The beauty of the whole thing is the validity of the sacrament is that it is not dependent on either the moral status or the beliefs of the celebrant. If he was validly ordained and uses the correct lectionary, the sacrament is valid. At the same time it is not necessary to believe in order to receive grace from reception of the sacrament. Myself being unable to get my head around the whole idea of transubstantiation, I take great comfort in a saying sometimes attributed to Queen Elizabeth I of England – “ His were the words that spake it ( the consecration) His were the hands that brake it ( the bread ) what His word does make it, I accept take it”. In this way I don’t need to know exactly what happened, but I can will to accept it in the fullest measure that Christ means it to be. Even a doubting Thomas can receive in good faith! Praise God!
This survey should not come as a surprise. The new mass teaches a Protestant understanding of the Eucharist, so after 50 years the we have the majority of Catholics with a confused understanding of our faith.
If I may: in your article you have made the following statement: “Five indicated that person is “certain that Jesus is really present in the bread and wine of the Eucharist.”

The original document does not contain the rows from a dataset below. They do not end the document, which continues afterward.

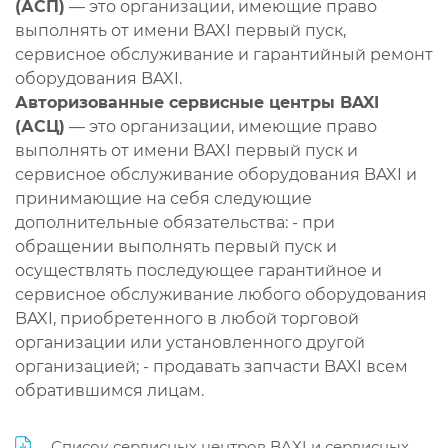
(АСП)
— это организации, имеющие право
выполнять от имени BAXI первый пуск,
сервисное обслуживание и гарантийный ремонт
оборудования BAXI.
Авторизованные сервисные центры BAXI
(АСЦ)
— это организации, имеющие право
выполнять от имени BAXI первый пуск и
сервисное обслуживание оборудования BAXI и
принимающие на себя следующие
дополнительные обязательства: - при
обращении выполнять первый пуск и
осуществлять последующее гарантийное и
сервисное обслуживание любого оборудования
BAXI, приобретенного в любой торговой
организации или установленного другой
организацией; - продавать запчасти BAXI всем
обратившимся лицам.
Список сервисных центров BAXI и сервисных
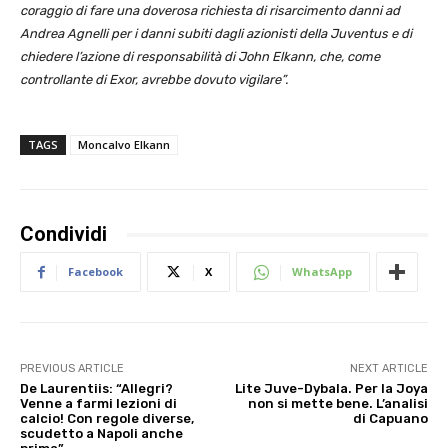
coraggio di fare una doverosa richiesta di risarcimento danni ad
Andrea Agnelli per i danni subiti dagli azionisti della Juventus e di
chiedere l’azione di responsabilità di John Elkann, che, come
controllante di Exor, avrebbe dovuto vigilare”.
TAGS
Moncalvo Elkann
Condividi
Facebook
X
WhatsApp
PREVIOUS ARTICLE
NEXT ARTICLE
De Laurentiis: “Allegri?
Lite Juve-Dybala. Per la Joya
Venne a farmi lezioni di
non si mette bene. L’analisi
calcio! Con regole diverse,
di Capuano
scudetto a Napoli anche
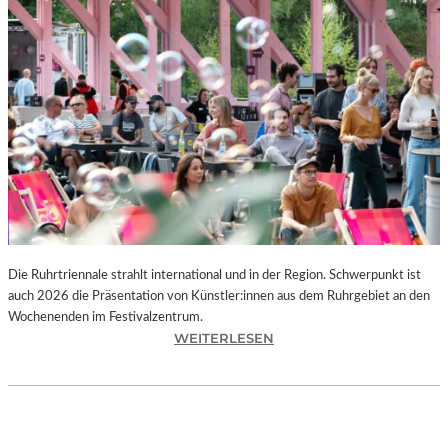
I
E
K
U
N
S
T
W
E
R
K
L
A
N
Die Ruhrtriennale strahlt international und in der Region. Schwerpunkt ist
D
auch 2026 die Präsentation von Künstler:innen aus dem Ruhrgebiet an den
S
Wochenenden im Festivalzentrum.
H
:
WEITERLESEN
U
R
T
U
„
H
Z
R
W
T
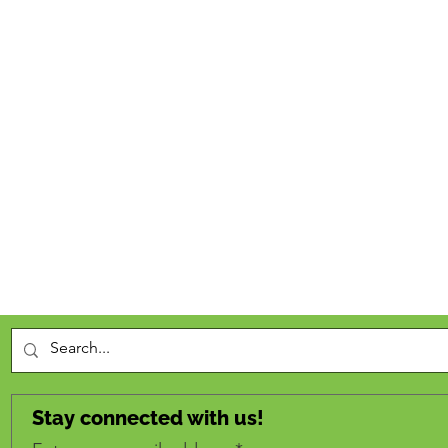
Stay connected with us!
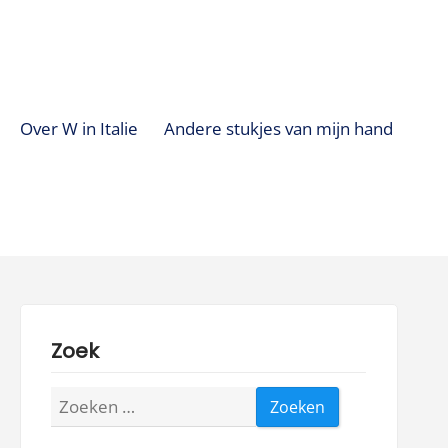
Over W in Italie
Andere stukjes van mijn hand
Zoek
Zoeken
naar:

I have a problem with the phrase “in the bread and wine of the Eucharist”. Using the word “in” implies that the substance of bread still exists! My understanding of ‘transubstantiation’ is that the bread, despite appearances, ceases to exist and the substance of bread is completely changed into the Body, Blood, Soul, and Divinity of Jesus the Christ.
From my very limited understanding, it is the Anglican/Episcopalian belief of “Consubstantiation” that the Body of Christ co-exists in the ‘consecrated bread”. I could be totally wrong.
As an aside: the phrase “Jesus is present in the Blessed Sacrament” is also somewhat misleading… Jesus is the Blessed Sacrament and the Blessed Sacrament is Jesus, totally and completely!
Our English language is very deficient to explain and present the mysteries of our Faith.